Study Finds New Key Link Between Alcoholism and Brain Function
Investigators at The Scripps Research Institute have identified a key difference in function between the alcohol-dependent brain and the non-alcohol dependent brain. That is, when rats received alcohol, activity increased in a region of the brain called the central amygdala – but this was accomplished via two different signaling pathways.
In a previous study, researchers found that alcohol increases activity in the central amygdala in both groups, but they were unaware of the two different mechanisms involved in this increased activity.
Moreover, when “naive” rats, or those rats who were not alcohol-dependent, were given a dose of alcohol, calcium channels were engaged, increased neuronal activity. This, in turn, boosts GABA, a neurotransmitter that has a calming effect on the central nervous system. Blocking these channels, conversely, was found to decrease voluntary alcohol use in naive rats.
In rats dependent upon alcohol, however, calcium channels on cell membranes were decreased, a state that impaired their ability to effect central amygdala activity. Rather, increased activity was driven by a stress hormone and its receptor. Researchers then discovered that blocking this receptor led to reduced alcohol consumption in dependent rats.

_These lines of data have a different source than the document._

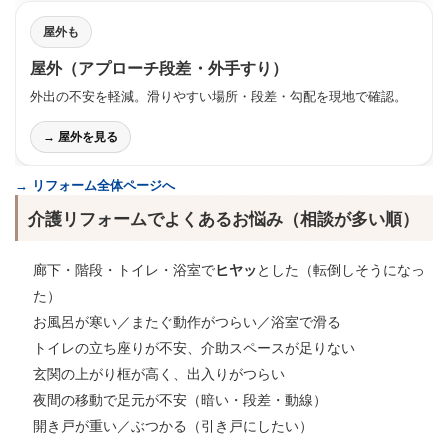
屋外も
屋外（アプローチ段差・外手すり）
外出の不安を軽減。滑りやすい場所・段差・勾配を現地で確認。
→ 屋外を見る
→ リフォーム全体ページへ
介護リフォームでよくあるお悩み（相談が多い順）
廊下・階段・トイレ・浴室で
ヒヤッ
とした（転倒しそうになっ
た）
お風呂が寒い／またぐ動作がつらい／浴室で滑る
トイレの立ち座りが不安、介助スペースが足りない
玄関の上がり框が高く、出入りがつらい
夜間の移動で足元が不安（暗い・段差・動線）
開き戸が重い／ぶつかる（引き戸にしたい）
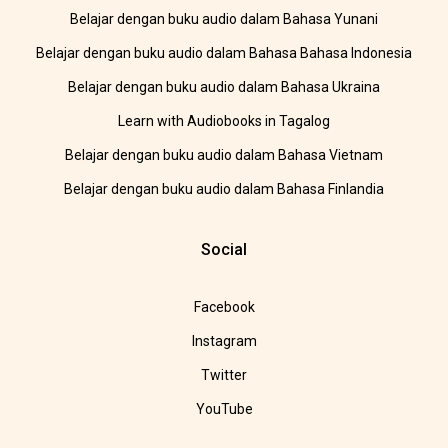
Belajar dengan buku audio dalam Bahasa Yunani
Belajar dengan buku audio dalam Bahasa Bahasa Indonesia
Belajar dengan buku audio dalam Bahasa Ukraina
Learn with Audiobooks in Tagalog
Belajar dengan buku audio dalam Bahasa Vietnam
Belajar dengan buku audio dalam Bahasa Finlandia
Social
Facebook
Instagram
Twitter
YouTube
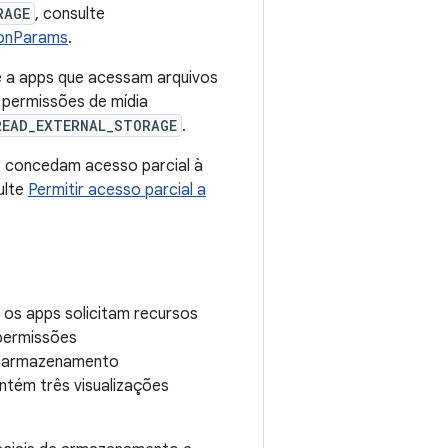
RAGE
, consulte
ionParams
.
e a apps que acessam arquivos
s permissões de mídia
READ_EXTERNAL_STORAGE
.
s concedam acesso parcial à
ulte
Permitir acesso parcial a
os apps solicitam recursos
permissões
de armazenamento
ntém três visualizações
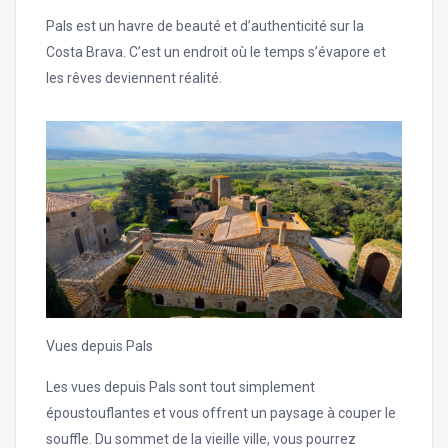
Pals est un havre de beauté et d’authenticité sur la
Costa Brava. C’est un endroit où le temps s’évapore et
les rêves deviennent réalité.
Vues depuis Pals
Les vues depuis Pals sont tout simplement
époustouflantes et vous offrent un paysage à couper le
souffle. Du sommet de la vieille ville, vous pourrez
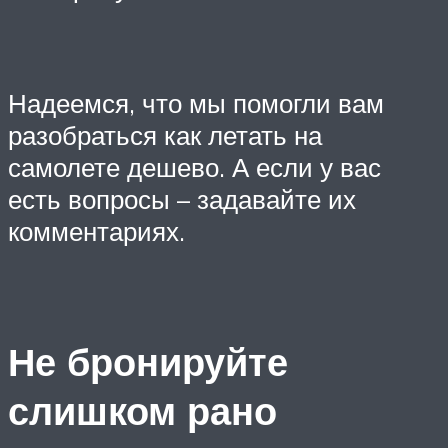
Надеемся, что мы помогли вам
разобраться как летать на
самолете дешево. А если у вас
есть вопросы – задавайте их
комментариях.
Не бронируйте
слишком рано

TSRI Professor Marisa Roberto, senior author of the new study:
“There is a switch in the molecular mechanisms underlying the response to alcohol as the individual transitions to the alcohol-dependent state.”
Roberto also said that examination of these two groups offers new insight into the association between alcoholism and brain function and could have implications for more personalized treatment for alcohol dependence in the future.
The findings were published recently in The Journal of Neuroscience.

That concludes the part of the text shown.